使い方は不思議とわかっていた。イメージするのは3本の回路。その回路の一本を強化させたい〝力〟に接続し、能力を流し込む────
「筋〝力〟!」
まず強化するのは筋力。舞姫と子供を抱え、落とさないように強化する。
そして回路をもうひとつ、別の力に接続し────
「跳躍〝力〟!!」
────跳ぶ。
見事に歩道に転がりこみ、背中を打つ。痛いけど知るもんか。死ぬことに比べたらなんてことない。
……いや、冷静ではいたけど内心ガクブルしてた。助かってホントよかった。もう。
公園から聞こえてくる歓声や、やかましい蝉の声をBGMに……厄介なことに首を突っ込んじまったなあ、と。青い青い空を見上げ、ため息をひとつ。
本当にしんどいのは、ここから先の話。
◆◇◆
帝が無事助かったのと同時刻。例の道路が見下ろせるビルに、仮面の男がいた。
「……良かった。無事助かったか」
先程との態度とは打って変わって、優しい目で帝達を見下ろす。
「お前達なら、この負の連鎖を終わらせてくれると信じて────」
言い終えて、何処かへ消えようとしたのと同時。
仮面の男の胸から、腕が生えた。
いや、生えたのではなく何者かに背後から腕を突き刺されたのだ。真っ赤に染まった手の甲には、赤黒い蝶の刺青。刻まれている数字は1。
腕を突き刺した張本人は楽しそうに笑うと、腕を勢いよく引き抜く。
「お疲れ様、征太郎くん。君の出番はもう終わりだ」
仮面の男は苦しげに地面に倒れると、足元から徐々に徐々に蝶となって飛んで行ってしまう。
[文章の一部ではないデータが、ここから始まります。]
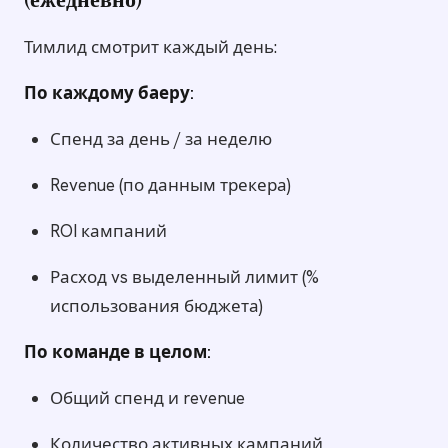
(ежедневно)
Тимлид смотрит каждый день:
По каждому баеру:
Спенд за день / за неделю
Revenue (по данным трекера)
ROI кампаний
Расход vs выделенный лимит (%
использования бюджета)
По команде в целом:
Общий спенд и revenue
Количество активных кампаний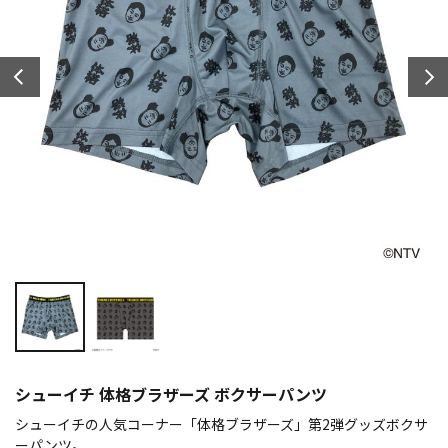
シューイチ 体格ブラザーズ ボクサーパンツ
シューイチの人気コーナー「体格ブラザーズ」第2弾グッズボクサ
ーパンツ。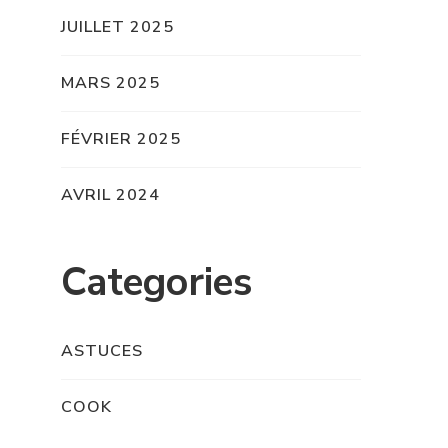
JUILLET 2025
MARS 2025
FÉVRIER 2025
AVRIL 2024
Categories
ASTUCES
COOK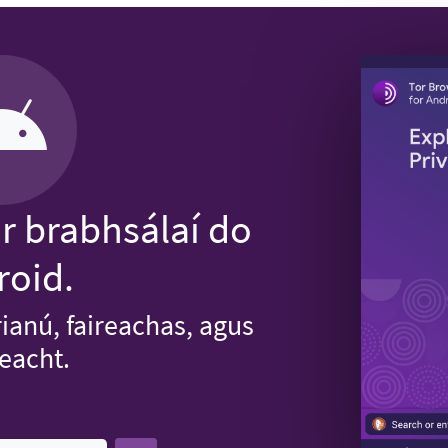
or brabhsálaí do
roid.
rianú, faireachas, agus
reacht.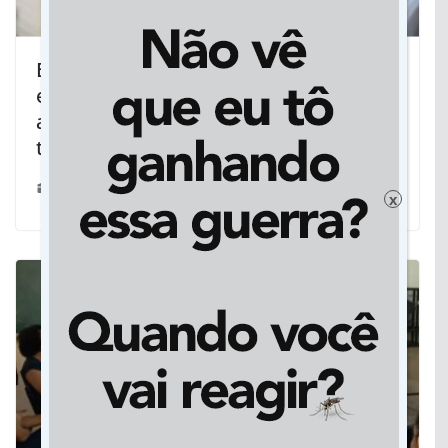
Brasil diz à ONU que não houve golpe
em 1964 e que governos militares
afastaram ameaça comunista e
terrorista
04/04/2019
x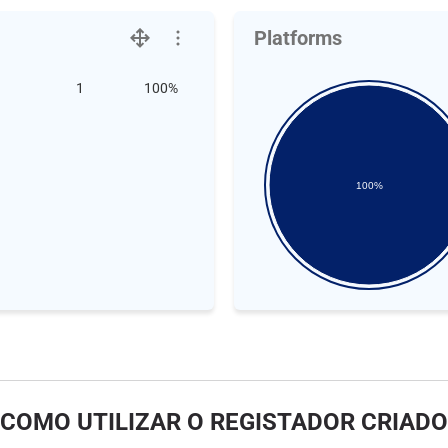
Platforms
1
100%
100%
COMO UTILIZAR O REGISTADOR CRIADO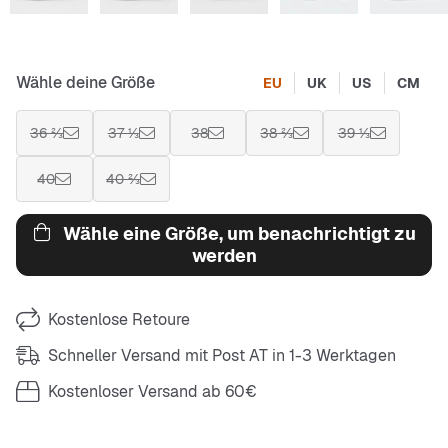
Wähle deine Größe
EU
UK
US
CM
36 ⅔
37 ⅓
38
38 ⅔
39 ⅓
40
40 ⅔
Wähle eine Größe, um benachrichtigt zu
werden
Kostenlose Retoure
Schneller Versand mit Post AT in 1-3 Werktagen
Kostenloser Versand ab 60€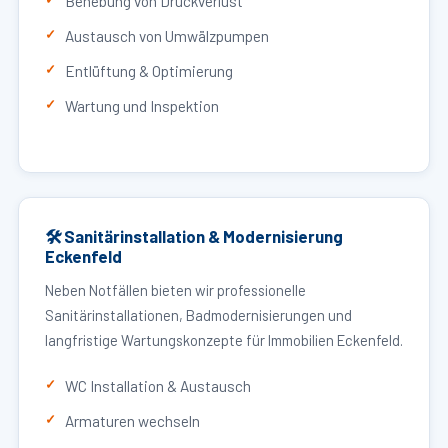
Behebung von Druckverlust
Austausch von Umwälzpumpen
Entlüftung & Optimierung
Wartung und Inspektion
🛠 Sanitärinstallation & Modernisierung
Eckenfeld
Neben Notfällen bieten wir professionelle
Sanitärinstallationen, Badmodernisierungen und
langfristige Wartungskonzepte für Immobilien Eckenfeld.
WC Installation & Austausch
Armaturen wechseln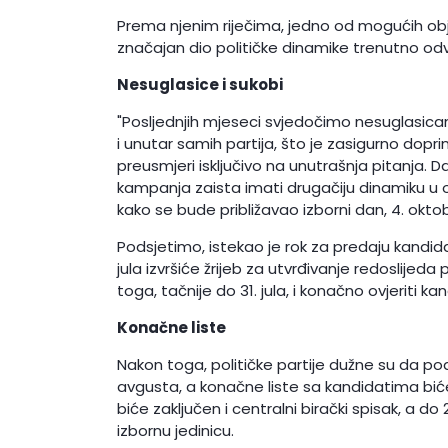
Prema njenim riječima, jedno od mogućih obja
značajan dio političke dinamike trenutno odv
Nesuglasice i sukobi
"Posljednjih mjeseci svjedočimo nesuglasica
i unutar samih partija, što je zasigurno doprin
preusmjeri isključivo na unutrašnja pitanja. Da
kampanja zaista imati drugačiju dinamiku u o
kako se bude približavao izborni dan, 4. oktob
Podsjetimo, istekao je rok za predaju kandidat
jula izvršiće žrijeb za utvrđivanje redoslijeda
toga, tačnije do 31. jula, i konačno ovjeriti ka
Konačne liste
Nakon toga, političke partije dužne su da 
avgusta, a konačne liste sa kandidatima bić
biće zaključen i centralni birački spisak, a do
izbornu jedinicu.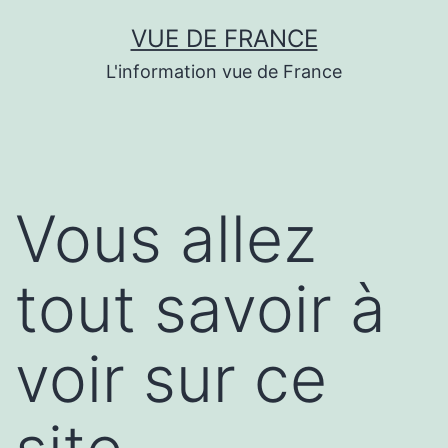
Aller
VUE DE FRANCE
au
L'information vue de France
contenu
Vous allez
tout savoir à
voir sur ce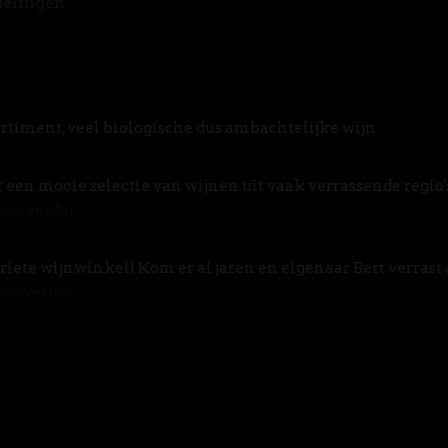
delingen
rtiment, veel biologische dus ambachtelijke wijn
t een mooie selectie van wijnen uit vaak verrassende regio'
ees verder
riete wijnwinkel! Kom er al jaren en eigenaar Bert verrast 
ees verder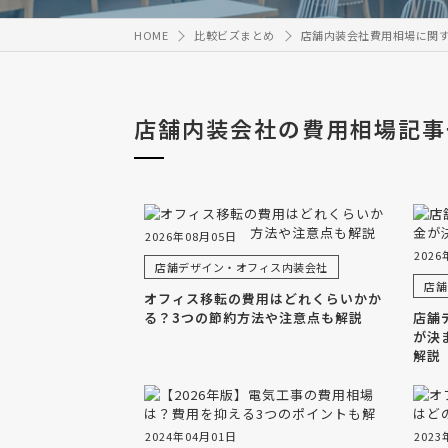
HOME
比較ビズまとめ
店舗内装会社費用相場に関
店舗内装会社の費用相場記事
2026年08月05日
2026
店舗デザイン・オフィス内装会社
店舗
オフィス移転の費用はどれくらいかか
る？3つの節約方法や注意点も解説
店舗
が決
解説
2024年04月01日
2023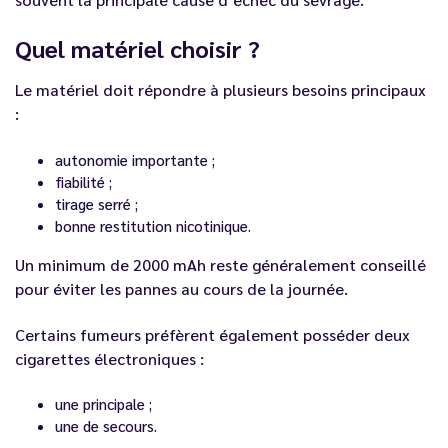
Quel matériel choisir ?
Le matériel doit répondre à plusieurs besoins principaux
:
autonomie importante ;
fiabilité ;
tirage serré ;
bonne restitution nicotinique.
Un minimum de 2000 mAh reste généralement conseillé
pour éviter les pannes au cours de la journée.
Certains fumeurs préfèrent également posséder deux
cigarettes électroniques :
une principale ;
une de secours.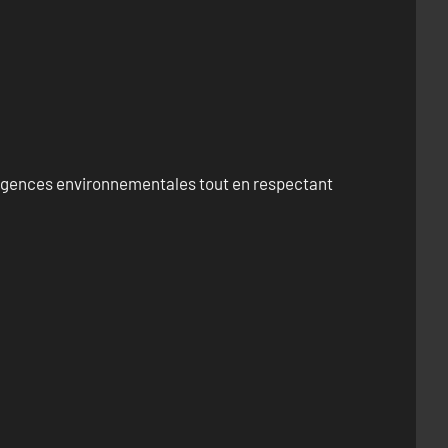
exigences environnementales tout en respectant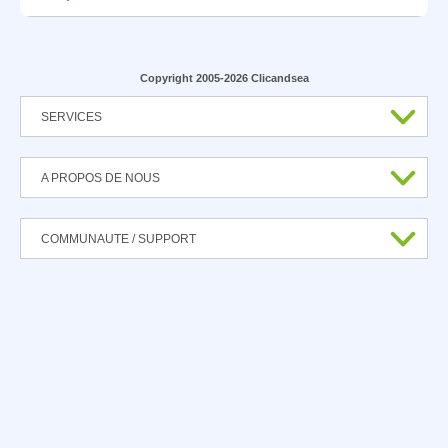
Copyright 2005-2026 Clicandsea
SERVICES
A PROPOS DE NOUS
COMMUNAUTE / SUPPORT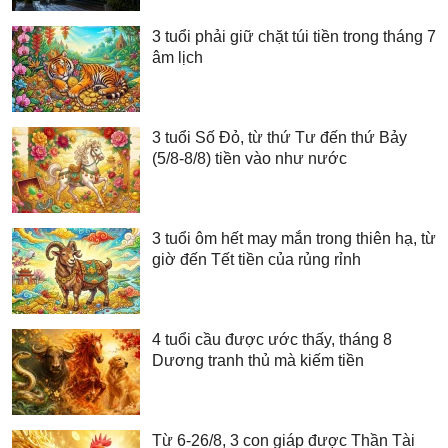
3 tuổi phải giữ chặt túi tiền trong tháng 7
âm lịch
3 tuổi Số Đỏ, từ thứ Tư đến thứ Bảy
(5/8-8/8) tiền vào như nước
3 tuổi ôm hết may mắn trong thiên hạ, từ
giờ đến Tết tiền của rủng rỉnh
4 tuổi cầu được ước thấy, tháng 8
Dương tranh thủ mà kiếm tiền
Từ 6-26/8, 3 con giáp được Thần Tài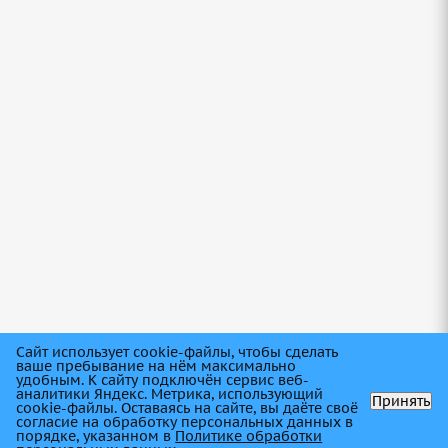
Нет в наличии
Грузовые шины 385/65R22,5 Michelin Multi Z
160 TL в Саратове
Сайт использует cookie-файлы, чтобы сделать
ваше пребывание на нём максимально
удобным. К cайту подключён сервис веб-
аналитики Яндекс. Метрика, использующий
Принять
cookie-файлы. Оставаясь на сайте, вы даёте своё
Нет в наличии
согласие на обработку персональных данных в
порядке, указанном в
Политике обработки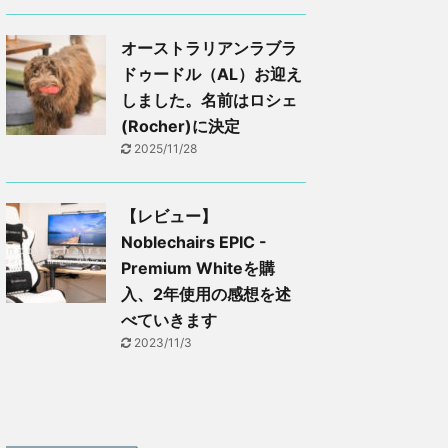
オーストラリアンラブラ
ドゥードル（AL）お迎え
しました。名前はロシェ
(Rocher)に決定
2025/11/28
【レビュー】
Noblechairs EPIC -
Premium Whiteを購
入、2年使用の感想を述
べていきます
2023/11/3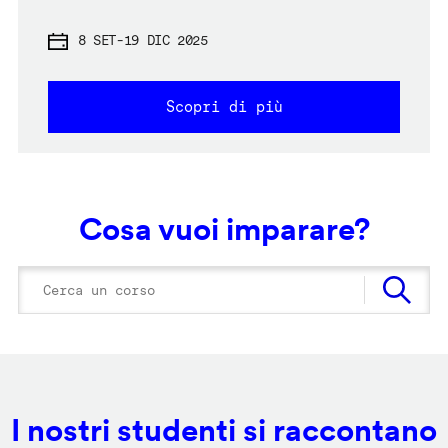
8 SET
-
19 DIC 2025
Scopri di più
Cosa vuoi imparare?
I nostri studenti si raccontano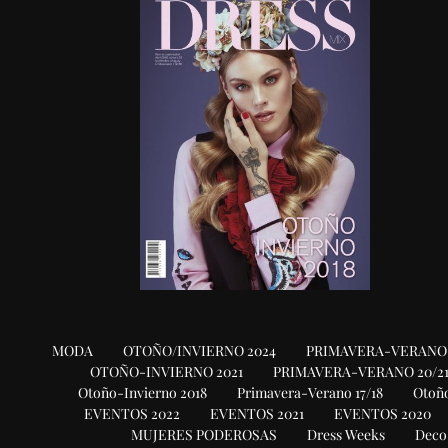
MODA
OTOÑO/INVIERNO 2024
PRIMAVERA-VERANO 
OTOÑO-INVIERNO 2021
PRIMAVERA-VERANO 20/2
Otoño-Invierno 2018
Primavera-Verano 17/18
Otoño
EVENTOS 2022
EVENTOS 2021
EVENTOS 2020
MUJERES PODEROSAS
Dress Weeks
Deco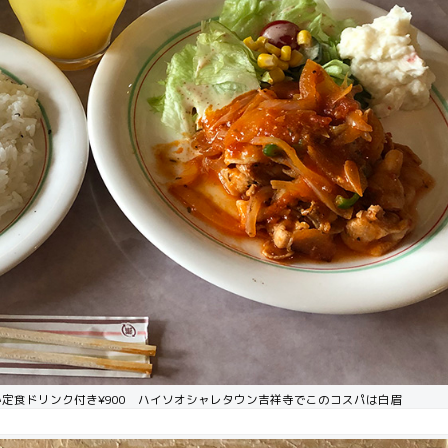
定食ドリンク付き¥900 ハイソオシャレタウン吉祥寺でこのコスパは白眉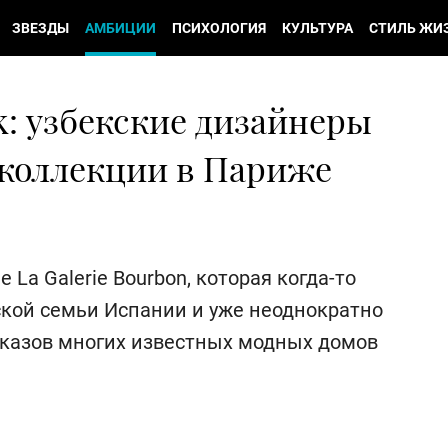
ЗВЕЗДЫ
АМБИЦИИ
ПСИХОЛОГИЯ
КУЛЬТУРА
СТИЛЬ ЖИ
k: узбекские дизайнеры
 коллекции в Париже
 La Galerie Bourbon, которая когда-то
кой семьи Испании и уже неоднократно
казов многих известных модных домов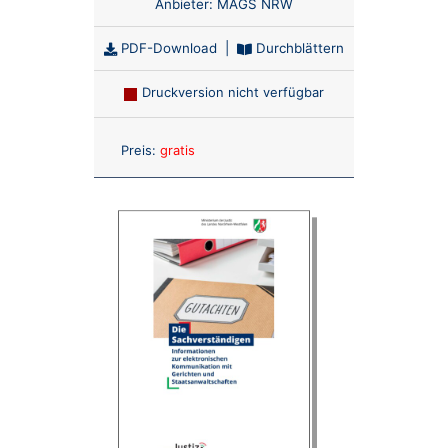
Anbieter:
MAGS NRW
PDF-Download
|
Durchblättern
Druckversion nicht verfügbar
Anzahl:
Preis:
gratis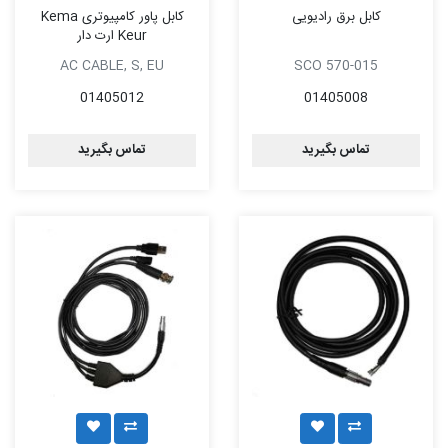
کابل برق رادیویی
کابل پاور کامپیوتری Kema
Keur ارت دار
AC CABLE,‌ S, EU
SCO 570-015
01405012
01405008
تماس بگیرید
تماس بگیرید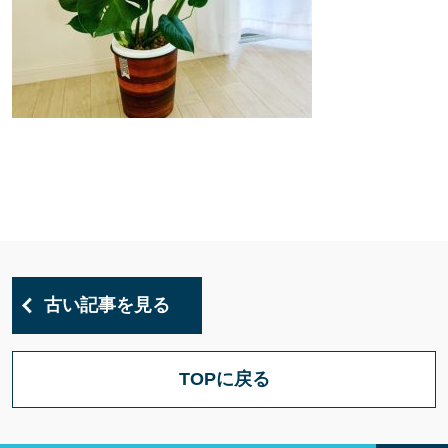
古い記事を見る
TOPに戻る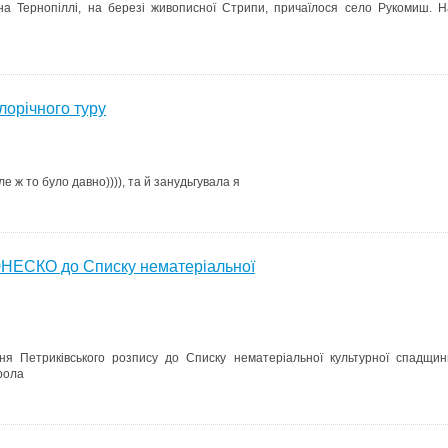
на Тернопіллі, на березі живописної Стрипи, причаїлося село Рукомиш. Н
лорічного туру
ле ж то було давно)))), та й занудьгувала я
ЮНЕСКО до Списку нематеріальної
 Петриківського розпису до Списку нематеріальної культурної спадщин
орола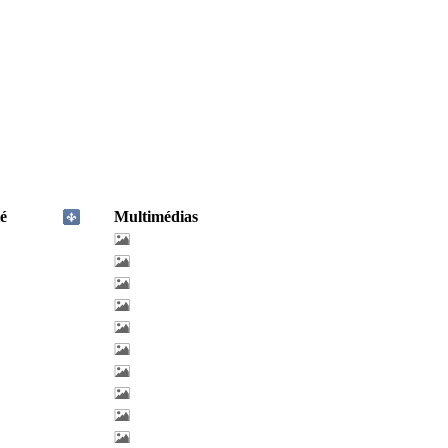
é
Multimédias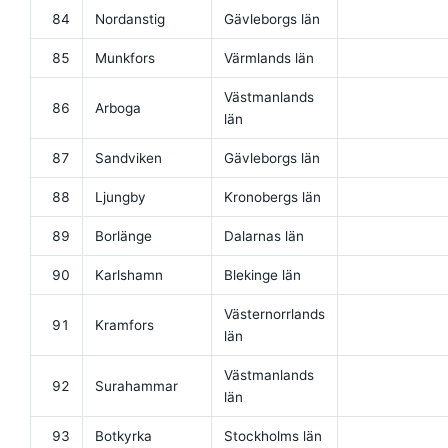
84
Nordanstig
Gävleborgs län
85
Munkfors
Värmlands län
Västmanlands
86
Arboga
län
87
Sandviken
Gävleborgs län
88
Ljungby
Kronobergs län
89
Borlänge
Dalarnas län
90
Karlshamn
Blekinge län
Västernorrlands
91
Kramfors
län
Västmanlands
92
Surahammar
län
93
Botkyrka
Stockholms län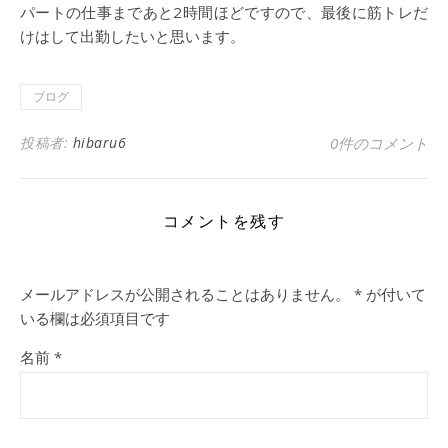
パートの仕事まであと2時間ほどですので、最後に筋トレだ
けはして出勤したいと思います。
ブログ
投稿者:
hibaru6
0件のコメント
コメントを残す
メールアドレスが公開されることはありません。
*
が付いて
いる欄は必須項目です
名前
*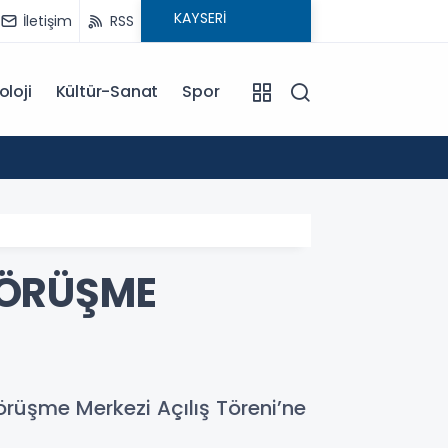
İletişim
RSS
oloji
Kültür-Sanat
Spor
18:00
EĞİTİM KOÇU İREM SEYHAN'DAN DİKKAT ÇEKEN AÇIKLAMA: BAŞARI SADECE ÇALIŞMAKLA DEĞİL, DOĞRU
YÖNLENMEKLE
GÖRÜŞME
rüşme Merkezi Açılış Töreni’ne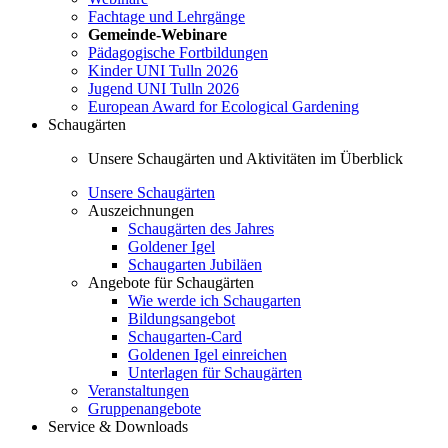
Fachtage und Lehrgänge
Gemeinde-Webinare
Pädagogische Fortbildungen
Kinder UNI Tulln 2026
Jugend UNI Tulln 2026
European Award for Ecological Gardening
Schaugärten
Unsere Schaugärten und Aktivitäten im Überblick
Unsere Schaugärten
Auszeichnungen
Schaugärten des Jahres
Goldener Igel
Schaugarten Jubiläen
Angebote für Schaugärten
Wie werde ich Schaugarten
Bildungsangebot
Schaugarten-Card
Goldenen Igel einreichen
Unterlagen für Schaugärten
Veranstaltungen
Gruppenangebote
Service & Downloads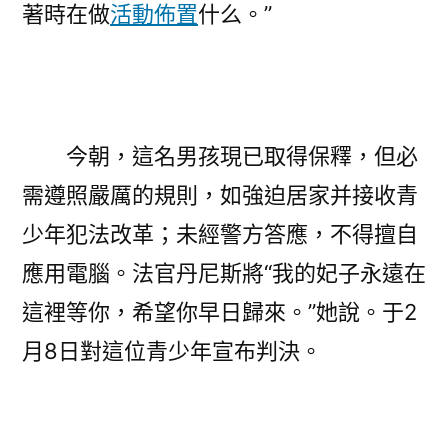
著時在做
活動佈置
什么。”
今朝，這名男孩現已取得保釋，但必
需遵照嚴厲的規則，如強迫居家并接收青
少年犯法改革；未經警方答應，不得擅自
應用電腦。法官丹尼斯將“我的妃子永遠在
這裡等你，希望你早日歸來。”她說。于2
月8日對這位青少年宣布判決。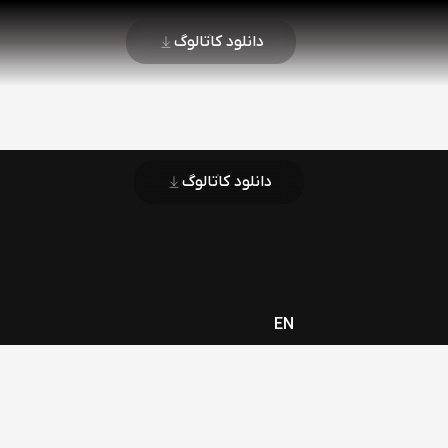
دانلود کاتالوگ
دانلود کاتالوگ
EN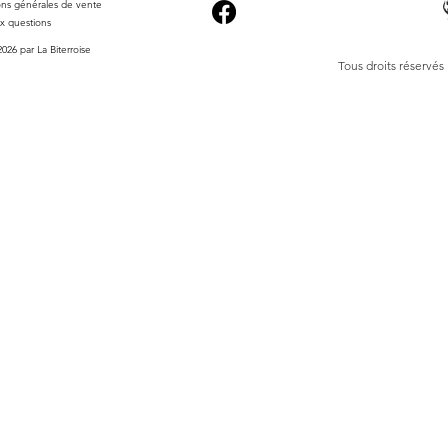
accompagner à la pl
ons générales de vente
préféré ou pour êtr
ux questions
attendant le prochain
026 par La Biterroise
Tous droits réservés
L'illustration, très 
attention portée aux
l'essence de ce lieu
illustration donne e
merveilles de la côt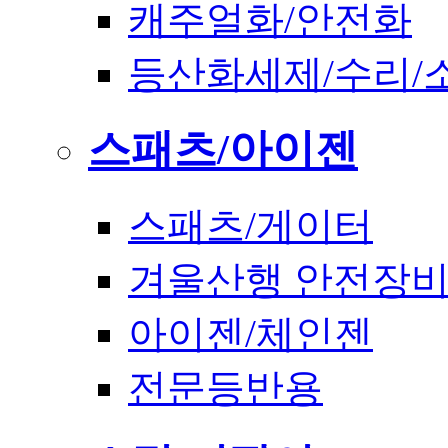
캐주얼화/안전화
등산화세제/수리/
스패츠/아이젠
스패츠/게이터
겨울산행 안전장
아이젠/체인젠
전문등반용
「にしても何を考えてるんだろうな、こいつは。自分の息子をこんな戦いに巻き込んで……まあいい。彼はきっと、僕の期待に応えてくれるだろうから」
男の血だらけの手には、真っ赤な蝶が握られていた。蝶は逃げようともがくのだが、それは叶わない。
もがき苦しむ姿を見て、男は楽しそうに笑っていた────。